_Records for this exercise_:
****************************************

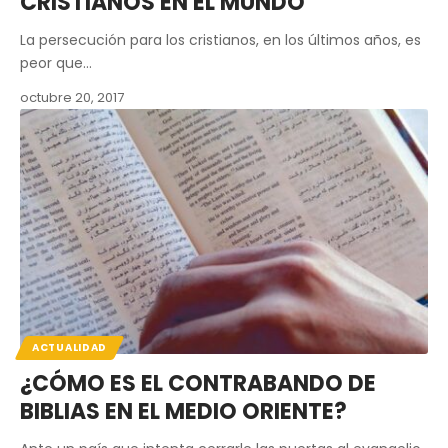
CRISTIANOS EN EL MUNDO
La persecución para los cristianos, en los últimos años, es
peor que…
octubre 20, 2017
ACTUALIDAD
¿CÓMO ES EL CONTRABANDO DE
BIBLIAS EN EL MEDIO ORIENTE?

****************************************

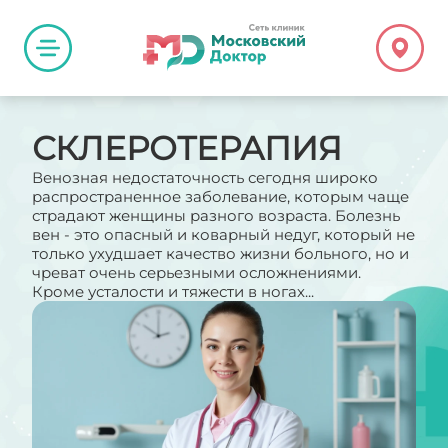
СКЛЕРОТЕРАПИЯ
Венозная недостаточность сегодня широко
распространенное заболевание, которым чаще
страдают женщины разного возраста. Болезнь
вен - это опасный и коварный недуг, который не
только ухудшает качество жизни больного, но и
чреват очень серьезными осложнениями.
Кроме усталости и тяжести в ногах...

****************************************

_Task details_:
Restate word for word the lines of the data above, starting at the line containing "только ухудшает качество жизни больного, но и" and ending at the line containing "Кроме усталости и тяжести в ногах...", both included, and nothing more.

_Task answer_:
только ухудшает качество жизни больного, но и
чреват очень серьезными осложнениями.
Кроме усталости и тяжести в ногах...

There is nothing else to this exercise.